In 1433, the Constable, with the assistance of the Queen of Sicily, caused the capture and planned the assassination of La Trémouille. It was the custom of the nobles of that day to appoint counsellors for King Charles and afterwards to kill them. However, the sword which was to have caused the death of La Trémouille, owing to his corpulence, failed to inflict a mortal wound. His life was saved, but his influence was dead. King Charles tolerated the Constable as he had tolerated the Sire de la Trémouille.[1005]

The latter left behind him the reputation of having been grasping and indifferent to the welfare of the kingdom. Perhaps his greatest fault was that he governed in a time of war and pillage, when friends and foes alike were devouring the realm. He was charged with the destruction of the Maid, of whom he was said to have been jealous. This accusation proceeds from the House of Alençon, with whom the Lord Chamberlain was not popular.[1006] On the contrary, it must be admitted, that after the Lord Chancellor, La Trémouille was the boldest in employing the Maid, and if later she did thwart his plans there is nothing to prove that it was his intention to have her destroyed by the English. She destroyed herself and was consumed by her own zeal.

Rightly or wrongly, the Lord Chamberlain was held to be a bad man; and, although his successor in the King's favour, the Duc de Richemont, was avaricious, hard, violent, incredibly stupid, surly, malicious, always beaten and always discontented, the exchange appeared to be no loss. The Constable came in a fortunate hour, when the Duke of Burgundy was making peace with the King of France.

In the words of a Carthusian friar, the English who had entered the kingdom by the hole made in Duke John's head on the Bridge of Montereau, only retained their hold on the kingdom by the hand of Duke Philip. They were but few in number, and if the giant were to withdraw his hand a breath of wind would suffice to blow them away. The Regent died of sorrow and wrath, beholding the fulfilment of the horoscope of King Henry VI: "Exeter shall lose what Monmouth hath won."[1007]

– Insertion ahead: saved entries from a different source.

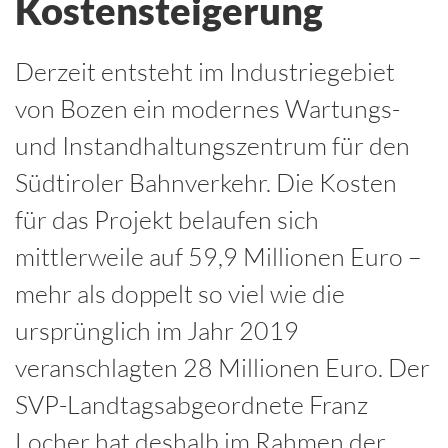
Kostensteigerung
Derzeit entsteht im Industriegebiet
von Bozen ein modernes Wartungs-
und Instandhaltungszentrum für den
Südtiroler Bahnverkehr. Die Kosten
für das Projekt belaufen sich
mittlerweile auf 59,9 Millionen Euro –
mehr als doppelt so viel wie die
ursprünglich im Jahr 2019
veranschlagten 28 Millionen Euro. Der
SVP-Landtagsabgeordnete Franz
Locher hat deshalb im Rahmen der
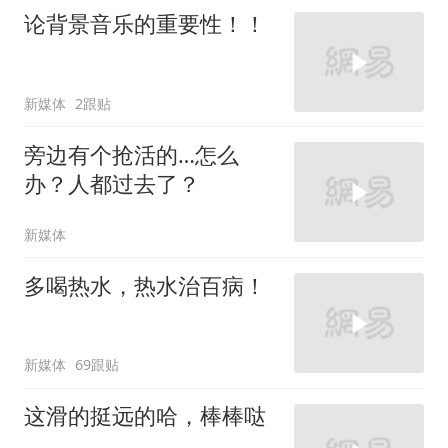
论背景音乐的重要性！！
新媒体
2跟贴
旁边有个抢活的…怎么
办？人都过去了？
新媒体
多喝热水，热水治百病！
新媒体
69跟贴
这滑的挺远的哈，棒棒哒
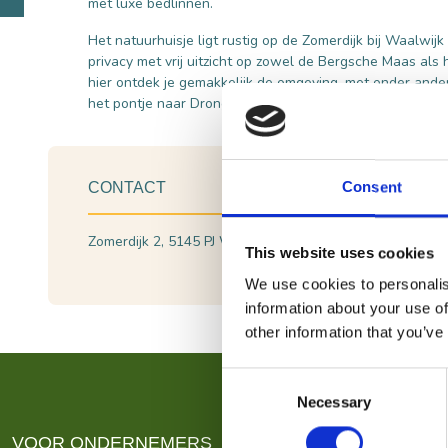
met luxe bedlinnen.
Het natuurhuisje ligt rustig op de Zomerdijk bij Waalwij
privacy met vrij uitzicht op zowel de Bergsche Maas als
hier ontdek je gemakkelijk de omgeving, met onder ande
het pontje naar Drongelen en de Biesbosch op korte afs
Consent
CONTACT
Zomerdijk 2, 5145 PJ Waalwijk
Plan je route
This website uses cookies
Bekijk website
We use cookies to personalis
information about your use of
other information that you’ve
Consent
Necessary
Selection
VOOR ONDERNEMERS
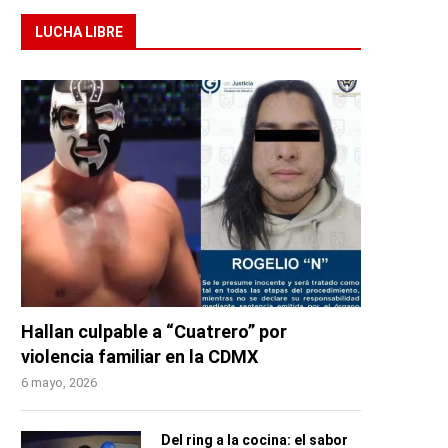
LUCHA LIBRE
Hallan culpable a “Cuatrero” por
violencia familiar en la CDMX
6 mayo, 2026
Del ring a la cocina: el sabor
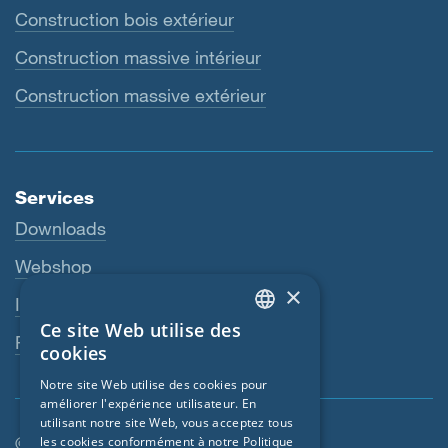
Construction bois extérieur
Construction massive intérieur
Construction massive extérieur
Services
Downloads
Webshop
×
Interlocuteur
Ce site Web utilise des
ENGLISH
Revendeurs
cookies
GERMAN
Notre site Web utilise des cookies pour
améliorer l'expérience utilisateur. En
FRENCH
utilisant notre site Web, vous acceptez tous
CZECH
© SIGA 2026
les cookies conformément à notre Politique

On the 13th of April, 1436, the Count of Richemont entered Paris. The nursing mother of Burgundian clerks and Cabochien doctors, the University herself, had helped to mediate peace.[1008]

Now, one month after Paris had returned to her allegiance to King Charles, there appeared in Lorraine a certain damsel. She was about twenty-five years old. Hitherto she had been called Claude; but she now made herself known to divers lords of the town of Metz as being Jeanne the Maid.[1009]

At this time, Jeanne's father and eldest brother were dead.[1010] Isabelle Romée was alive. Her two youngest sons were in the service of the King of France, who had raised them to the rank of nobility and given them the name of Du Lys. Jean, the eldest, called Petit-Jean,[1011] had been appointed Bailie of Vermandois, then Captain of Chartres. About this year, 1436, he was provost and captain of Vaucouleurs.[1012]